The Predictive Maintenance Aircraft Engine system is designed to leverage real-time sensor data from aircraft engines to predict when maintenance is needed.
This document provides a detailed overview of the deployment process for the system, covering the full-stack architecture, Docker setup, and steps to deploy the application using Docker and Docker Compose.
The system is composed of two key components: Frontend (Dash) and Backend (Flask).
The backend is a RESTful API implemented using Flask and the frontend is built using Dash.
To streamline deployment and ensure that the application runs consistently across different environments, both the frontend and backend are containerized using Docker.
To deploy the application, clone GitHub repository, build and start both the backend and frontend services simultaneously, and access the services via endpoint URLs.
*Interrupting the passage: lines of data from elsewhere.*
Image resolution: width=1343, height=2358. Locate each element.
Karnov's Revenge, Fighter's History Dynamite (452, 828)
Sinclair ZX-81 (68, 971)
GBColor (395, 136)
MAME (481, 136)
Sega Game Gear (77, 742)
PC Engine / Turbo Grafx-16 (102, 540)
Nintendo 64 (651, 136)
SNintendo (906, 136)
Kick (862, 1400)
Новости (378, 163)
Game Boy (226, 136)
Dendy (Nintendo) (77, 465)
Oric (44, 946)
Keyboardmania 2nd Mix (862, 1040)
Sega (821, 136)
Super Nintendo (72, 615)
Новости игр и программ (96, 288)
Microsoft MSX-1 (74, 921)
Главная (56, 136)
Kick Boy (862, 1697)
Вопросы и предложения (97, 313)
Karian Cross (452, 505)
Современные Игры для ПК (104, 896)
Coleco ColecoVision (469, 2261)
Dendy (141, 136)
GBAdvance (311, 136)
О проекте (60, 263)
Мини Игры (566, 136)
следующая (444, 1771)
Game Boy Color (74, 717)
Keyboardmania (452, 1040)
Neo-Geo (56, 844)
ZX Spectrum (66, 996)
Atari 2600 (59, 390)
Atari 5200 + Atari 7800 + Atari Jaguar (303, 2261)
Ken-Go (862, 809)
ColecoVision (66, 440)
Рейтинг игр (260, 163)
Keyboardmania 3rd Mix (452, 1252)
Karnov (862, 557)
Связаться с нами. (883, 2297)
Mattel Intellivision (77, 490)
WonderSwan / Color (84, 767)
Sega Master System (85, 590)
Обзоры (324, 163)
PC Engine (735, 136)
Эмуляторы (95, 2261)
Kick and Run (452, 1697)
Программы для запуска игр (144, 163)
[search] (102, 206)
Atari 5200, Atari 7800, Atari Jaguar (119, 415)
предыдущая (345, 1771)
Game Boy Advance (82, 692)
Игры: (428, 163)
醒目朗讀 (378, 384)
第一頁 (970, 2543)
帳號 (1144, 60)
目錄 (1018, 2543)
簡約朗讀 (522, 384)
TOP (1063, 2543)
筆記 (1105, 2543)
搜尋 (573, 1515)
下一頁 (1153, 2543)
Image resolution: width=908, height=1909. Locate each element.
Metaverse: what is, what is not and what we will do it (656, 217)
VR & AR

For production deployments, consider using orchestration tools like Kubernetes to handle scaling, resource management, and security.
Model management, monitoring and logging, security, and continuous integration and deployment (CI/CD) are some additional considerations for deploying the system in a production environment.
By combining Flask for the backend API, Dash for interactive visualizations, and Docker for containerization, this solution offers a reliable and scalable solution for optimizing aircraft engine maintenance operations.
With further enhancements, the Predictive Maintenance Aircraft Engine system can serve as a critical tool for improving aircraft engine maintenance operations and reducing unplanned downtime.